The Children’s Peace Monument, a statue of a girl with outstretched arms with a folded paper crane  rising above her, was poignantly strung with hundreds of tiny origami cranes made by children around the world. The monument was inspired by a young girl, Sadako Sasaki, who was two years old at the time of the atomic bomb and is dedicated to all of the children who perished because of the bomb. When Sadako developed leukaemia at 11 years of age, she decided to fold 1000 paper cranes. The crane is the symbol of longevity and happiness and Sadako believed if she achieved that target she would recover. Although she folded 1300, she died within eight months. The Peace Flame is set to burn until all of the world’s nuclear weapons have been destroyed.
In the Hiroshima Peace Memorial Museum, we watched riveting video testimony of people who had survived, looked at personal items left by those who didn’t – tattered clothing, a child’s melted lunchbox, a wristwatch stopped at 8:15 – and saw exhibits that describe Hiroshima before and after the bombings. The museum also documents the development of the atomic bomb and nuclear arms and presents the current status of international efforts to reduce and eliminate the threat of use of such weapons.

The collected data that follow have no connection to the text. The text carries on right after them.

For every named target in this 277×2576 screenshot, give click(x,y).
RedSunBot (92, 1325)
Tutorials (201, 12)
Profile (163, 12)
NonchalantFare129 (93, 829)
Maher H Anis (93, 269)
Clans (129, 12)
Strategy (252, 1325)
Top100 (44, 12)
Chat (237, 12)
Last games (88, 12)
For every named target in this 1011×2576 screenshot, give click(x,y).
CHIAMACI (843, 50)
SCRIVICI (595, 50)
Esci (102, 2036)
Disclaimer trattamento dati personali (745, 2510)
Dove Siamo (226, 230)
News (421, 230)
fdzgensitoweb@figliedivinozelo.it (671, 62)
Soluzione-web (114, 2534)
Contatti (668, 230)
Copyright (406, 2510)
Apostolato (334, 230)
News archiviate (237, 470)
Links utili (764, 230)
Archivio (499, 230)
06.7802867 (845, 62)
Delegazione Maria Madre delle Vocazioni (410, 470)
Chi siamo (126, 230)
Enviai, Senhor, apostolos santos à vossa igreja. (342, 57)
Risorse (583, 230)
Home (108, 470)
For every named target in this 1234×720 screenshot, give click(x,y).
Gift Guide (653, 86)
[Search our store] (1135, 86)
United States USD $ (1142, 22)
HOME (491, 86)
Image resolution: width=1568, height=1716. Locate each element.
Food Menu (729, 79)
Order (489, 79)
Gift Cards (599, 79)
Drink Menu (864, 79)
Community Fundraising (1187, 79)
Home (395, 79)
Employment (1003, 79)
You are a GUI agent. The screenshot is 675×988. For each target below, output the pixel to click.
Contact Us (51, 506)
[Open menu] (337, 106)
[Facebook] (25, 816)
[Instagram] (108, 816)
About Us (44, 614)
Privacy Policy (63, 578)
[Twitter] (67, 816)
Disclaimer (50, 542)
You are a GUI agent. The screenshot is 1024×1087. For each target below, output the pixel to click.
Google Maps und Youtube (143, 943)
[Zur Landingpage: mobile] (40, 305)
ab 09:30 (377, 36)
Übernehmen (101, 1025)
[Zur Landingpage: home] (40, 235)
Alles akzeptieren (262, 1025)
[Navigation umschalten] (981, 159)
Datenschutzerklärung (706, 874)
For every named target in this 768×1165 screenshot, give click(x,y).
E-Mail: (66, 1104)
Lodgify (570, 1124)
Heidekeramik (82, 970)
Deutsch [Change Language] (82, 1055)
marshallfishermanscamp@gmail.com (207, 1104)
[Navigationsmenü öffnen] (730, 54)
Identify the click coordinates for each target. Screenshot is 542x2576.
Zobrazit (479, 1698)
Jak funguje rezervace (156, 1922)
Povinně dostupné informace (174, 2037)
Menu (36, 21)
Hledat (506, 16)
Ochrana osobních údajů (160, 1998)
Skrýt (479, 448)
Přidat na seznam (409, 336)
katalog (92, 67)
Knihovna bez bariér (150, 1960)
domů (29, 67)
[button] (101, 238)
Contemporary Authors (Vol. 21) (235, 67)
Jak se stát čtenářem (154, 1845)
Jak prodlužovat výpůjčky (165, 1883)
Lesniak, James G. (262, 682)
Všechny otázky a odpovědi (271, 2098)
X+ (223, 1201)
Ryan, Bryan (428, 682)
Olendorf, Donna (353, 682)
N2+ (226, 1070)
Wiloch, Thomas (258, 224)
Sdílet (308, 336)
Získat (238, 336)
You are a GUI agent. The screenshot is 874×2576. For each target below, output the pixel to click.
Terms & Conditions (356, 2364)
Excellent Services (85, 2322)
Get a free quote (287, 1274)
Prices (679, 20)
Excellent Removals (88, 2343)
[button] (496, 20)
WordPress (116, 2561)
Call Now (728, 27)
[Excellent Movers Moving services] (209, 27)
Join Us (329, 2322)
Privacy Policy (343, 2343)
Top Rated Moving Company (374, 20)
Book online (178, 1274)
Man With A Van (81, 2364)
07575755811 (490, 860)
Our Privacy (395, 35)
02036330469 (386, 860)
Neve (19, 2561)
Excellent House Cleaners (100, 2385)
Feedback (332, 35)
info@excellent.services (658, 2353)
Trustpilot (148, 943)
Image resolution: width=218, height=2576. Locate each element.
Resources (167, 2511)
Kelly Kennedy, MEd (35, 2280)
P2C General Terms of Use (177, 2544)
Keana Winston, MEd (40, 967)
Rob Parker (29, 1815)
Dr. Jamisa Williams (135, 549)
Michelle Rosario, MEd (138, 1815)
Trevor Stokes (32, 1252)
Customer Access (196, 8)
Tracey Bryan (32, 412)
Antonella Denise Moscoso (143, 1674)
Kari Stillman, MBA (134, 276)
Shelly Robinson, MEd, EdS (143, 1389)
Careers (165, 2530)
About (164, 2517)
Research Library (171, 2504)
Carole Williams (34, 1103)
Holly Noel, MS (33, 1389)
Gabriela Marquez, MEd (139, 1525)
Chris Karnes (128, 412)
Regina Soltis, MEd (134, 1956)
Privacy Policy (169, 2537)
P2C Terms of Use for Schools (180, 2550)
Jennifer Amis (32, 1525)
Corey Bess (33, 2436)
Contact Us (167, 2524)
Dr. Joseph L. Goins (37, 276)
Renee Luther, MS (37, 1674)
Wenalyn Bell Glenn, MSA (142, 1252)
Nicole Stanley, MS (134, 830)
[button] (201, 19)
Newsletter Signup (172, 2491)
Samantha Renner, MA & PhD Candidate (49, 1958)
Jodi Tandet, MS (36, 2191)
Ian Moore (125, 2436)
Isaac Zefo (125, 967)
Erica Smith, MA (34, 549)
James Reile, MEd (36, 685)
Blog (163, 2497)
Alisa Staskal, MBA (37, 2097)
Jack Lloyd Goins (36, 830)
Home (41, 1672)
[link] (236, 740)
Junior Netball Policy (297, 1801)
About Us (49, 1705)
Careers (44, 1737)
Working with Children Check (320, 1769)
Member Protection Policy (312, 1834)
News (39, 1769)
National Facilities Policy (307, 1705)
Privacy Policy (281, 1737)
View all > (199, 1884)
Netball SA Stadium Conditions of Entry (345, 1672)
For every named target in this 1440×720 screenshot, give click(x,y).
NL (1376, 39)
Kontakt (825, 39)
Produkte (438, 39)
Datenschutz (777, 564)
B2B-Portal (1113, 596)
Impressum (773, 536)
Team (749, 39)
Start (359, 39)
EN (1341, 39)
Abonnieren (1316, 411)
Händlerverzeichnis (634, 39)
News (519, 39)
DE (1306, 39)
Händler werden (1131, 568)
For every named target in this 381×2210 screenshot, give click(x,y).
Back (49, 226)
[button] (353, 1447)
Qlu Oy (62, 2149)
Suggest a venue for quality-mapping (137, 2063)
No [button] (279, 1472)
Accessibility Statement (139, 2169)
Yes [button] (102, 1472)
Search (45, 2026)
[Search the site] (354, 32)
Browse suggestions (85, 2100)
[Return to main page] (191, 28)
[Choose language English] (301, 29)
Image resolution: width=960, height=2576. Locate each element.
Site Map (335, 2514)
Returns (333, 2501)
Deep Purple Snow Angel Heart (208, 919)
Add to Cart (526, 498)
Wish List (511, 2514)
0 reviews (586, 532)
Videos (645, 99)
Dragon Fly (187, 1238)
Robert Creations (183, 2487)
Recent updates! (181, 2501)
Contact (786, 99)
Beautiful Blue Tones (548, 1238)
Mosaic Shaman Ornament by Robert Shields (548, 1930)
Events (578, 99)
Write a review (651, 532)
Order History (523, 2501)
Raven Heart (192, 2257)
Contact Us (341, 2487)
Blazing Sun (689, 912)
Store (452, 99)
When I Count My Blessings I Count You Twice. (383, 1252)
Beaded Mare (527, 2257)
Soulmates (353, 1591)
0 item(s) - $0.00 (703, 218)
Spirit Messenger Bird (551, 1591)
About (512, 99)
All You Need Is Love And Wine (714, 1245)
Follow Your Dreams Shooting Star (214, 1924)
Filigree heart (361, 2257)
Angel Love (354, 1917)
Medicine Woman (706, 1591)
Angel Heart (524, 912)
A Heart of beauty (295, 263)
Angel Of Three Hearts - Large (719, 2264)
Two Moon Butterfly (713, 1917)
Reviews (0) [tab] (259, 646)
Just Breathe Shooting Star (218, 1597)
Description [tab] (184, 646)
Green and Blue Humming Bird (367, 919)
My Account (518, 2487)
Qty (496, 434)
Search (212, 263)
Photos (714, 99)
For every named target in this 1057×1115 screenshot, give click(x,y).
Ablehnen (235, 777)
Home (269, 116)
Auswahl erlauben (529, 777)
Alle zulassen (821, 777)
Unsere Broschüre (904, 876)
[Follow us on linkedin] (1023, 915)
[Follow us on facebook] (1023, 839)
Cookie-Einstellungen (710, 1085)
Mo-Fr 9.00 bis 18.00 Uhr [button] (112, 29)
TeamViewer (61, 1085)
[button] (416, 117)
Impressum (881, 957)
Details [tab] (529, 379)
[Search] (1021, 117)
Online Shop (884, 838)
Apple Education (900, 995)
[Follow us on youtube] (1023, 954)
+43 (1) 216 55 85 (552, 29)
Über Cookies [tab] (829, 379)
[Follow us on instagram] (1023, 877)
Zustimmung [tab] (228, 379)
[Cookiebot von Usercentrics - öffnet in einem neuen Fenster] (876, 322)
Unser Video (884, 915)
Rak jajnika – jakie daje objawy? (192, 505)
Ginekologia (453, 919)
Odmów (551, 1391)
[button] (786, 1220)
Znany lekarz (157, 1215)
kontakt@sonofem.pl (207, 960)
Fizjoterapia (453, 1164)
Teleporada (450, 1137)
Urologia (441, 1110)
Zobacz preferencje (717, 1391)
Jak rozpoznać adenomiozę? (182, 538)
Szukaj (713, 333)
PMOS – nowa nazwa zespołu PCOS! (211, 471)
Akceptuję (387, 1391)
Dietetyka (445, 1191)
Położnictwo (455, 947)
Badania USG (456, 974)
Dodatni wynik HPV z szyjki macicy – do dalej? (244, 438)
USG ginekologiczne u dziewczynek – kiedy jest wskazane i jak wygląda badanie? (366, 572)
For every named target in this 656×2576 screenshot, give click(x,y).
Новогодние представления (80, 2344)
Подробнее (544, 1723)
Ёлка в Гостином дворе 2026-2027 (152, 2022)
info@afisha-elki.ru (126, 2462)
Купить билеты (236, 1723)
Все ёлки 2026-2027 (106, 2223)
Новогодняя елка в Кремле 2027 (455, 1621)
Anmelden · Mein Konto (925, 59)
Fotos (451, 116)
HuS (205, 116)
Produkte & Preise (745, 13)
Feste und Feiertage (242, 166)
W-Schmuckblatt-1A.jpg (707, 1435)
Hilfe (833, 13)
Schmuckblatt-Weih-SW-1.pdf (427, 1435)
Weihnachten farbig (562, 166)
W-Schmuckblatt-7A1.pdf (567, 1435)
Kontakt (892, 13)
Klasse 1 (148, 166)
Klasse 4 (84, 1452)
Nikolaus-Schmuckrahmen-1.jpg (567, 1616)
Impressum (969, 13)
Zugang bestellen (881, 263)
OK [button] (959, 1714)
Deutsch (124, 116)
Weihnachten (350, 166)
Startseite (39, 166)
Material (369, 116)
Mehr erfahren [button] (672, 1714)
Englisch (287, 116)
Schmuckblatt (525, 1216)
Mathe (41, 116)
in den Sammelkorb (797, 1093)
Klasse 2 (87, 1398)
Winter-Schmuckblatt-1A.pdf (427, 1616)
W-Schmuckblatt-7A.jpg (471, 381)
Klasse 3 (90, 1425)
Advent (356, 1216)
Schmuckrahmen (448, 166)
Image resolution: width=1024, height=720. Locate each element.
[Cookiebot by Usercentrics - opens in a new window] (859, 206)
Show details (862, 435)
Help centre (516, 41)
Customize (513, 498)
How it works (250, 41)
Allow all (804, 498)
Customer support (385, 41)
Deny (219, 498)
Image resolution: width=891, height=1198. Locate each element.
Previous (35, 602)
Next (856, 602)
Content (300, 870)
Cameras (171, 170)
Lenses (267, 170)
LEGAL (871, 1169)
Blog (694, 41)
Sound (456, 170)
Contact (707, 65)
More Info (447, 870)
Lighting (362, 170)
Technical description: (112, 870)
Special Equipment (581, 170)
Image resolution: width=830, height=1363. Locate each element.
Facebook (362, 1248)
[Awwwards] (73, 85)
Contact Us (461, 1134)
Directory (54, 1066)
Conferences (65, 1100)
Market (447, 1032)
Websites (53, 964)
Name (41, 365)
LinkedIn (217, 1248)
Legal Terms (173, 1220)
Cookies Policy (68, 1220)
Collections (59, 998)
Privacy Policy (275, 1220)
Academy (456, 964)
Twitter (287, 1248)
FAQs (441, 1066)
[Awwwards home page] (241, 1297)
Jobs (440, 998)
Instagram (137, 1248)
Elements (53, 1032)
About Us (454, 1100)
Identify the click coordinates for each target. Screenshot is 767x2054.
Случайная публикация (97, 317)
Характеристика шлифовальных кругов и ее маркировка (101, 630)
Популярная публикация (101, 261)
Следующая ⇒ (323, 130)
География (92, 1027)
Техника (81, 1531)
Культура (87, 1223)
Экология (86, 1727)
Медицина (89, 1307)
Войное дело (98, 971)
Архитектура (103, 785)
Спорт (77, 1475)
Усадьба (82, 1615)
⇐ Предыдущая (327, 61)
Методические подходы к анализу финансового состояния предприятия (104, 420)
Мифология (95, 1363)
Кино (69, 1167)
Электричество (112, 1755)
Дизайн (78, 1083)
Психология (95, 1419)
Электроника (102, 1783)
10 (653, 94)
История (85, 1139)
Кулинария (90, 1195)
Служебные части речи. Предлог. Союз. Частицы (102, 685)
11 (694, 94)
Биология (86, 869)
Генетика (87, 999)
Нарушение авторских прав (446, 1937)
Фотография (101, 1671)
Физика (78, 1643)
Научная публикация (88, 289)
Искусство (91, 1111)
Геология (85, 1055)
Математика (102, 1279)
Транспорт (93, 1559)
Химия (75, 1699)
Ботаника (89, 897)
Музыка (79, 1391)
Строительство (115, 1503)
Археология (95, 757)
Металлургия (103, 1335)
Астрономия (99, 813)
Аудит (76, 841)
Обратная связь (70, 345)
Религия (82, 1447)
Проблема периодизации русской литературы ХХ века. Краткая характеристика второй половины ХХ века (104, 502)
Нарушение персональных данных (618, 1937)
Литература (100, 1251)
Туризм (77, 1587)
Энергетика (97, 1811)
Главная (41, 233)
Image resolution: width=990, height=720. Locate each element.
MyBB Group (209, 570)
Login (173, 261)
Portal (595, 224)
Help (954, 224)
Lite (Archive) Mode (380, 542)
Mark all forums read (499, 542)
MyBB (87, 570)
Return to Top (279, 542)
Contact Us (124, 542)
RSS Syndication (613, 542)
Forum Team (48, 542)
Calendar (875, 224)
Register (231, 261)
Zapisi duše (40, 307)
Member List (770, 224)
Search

The A Bomb Dome is the icon of the devastation. The Hiroshima Prefectural Industrial Promotion Hall, built in  1915, was one of the few buildings to remain somewhat intact. The bomb was detonated 600 m above the Dome close to a T-shaped bridge which was used as the target.
Three days later, a second bomb was dropped on Nagasaki. Before the bombings, Japan was already developing terms of surrender. People were suffering from the results of fire bombing of major cities with shortages of food and other supplies and evacuation of children to the countryside. In 1946, when the US was occupying Japan, President Truman ordered the establishment of the Atomic Bomb Casualty Commission in Hiroshima, to investigate the after effects of the atomic bomb. A-bomb survivors had high expectations that the Commission would treat their illnesses, but the body only performed examinations and research.
Japanese were again affected when fishers were exposed to radiation from nuclear tests in the Pacific in 1954.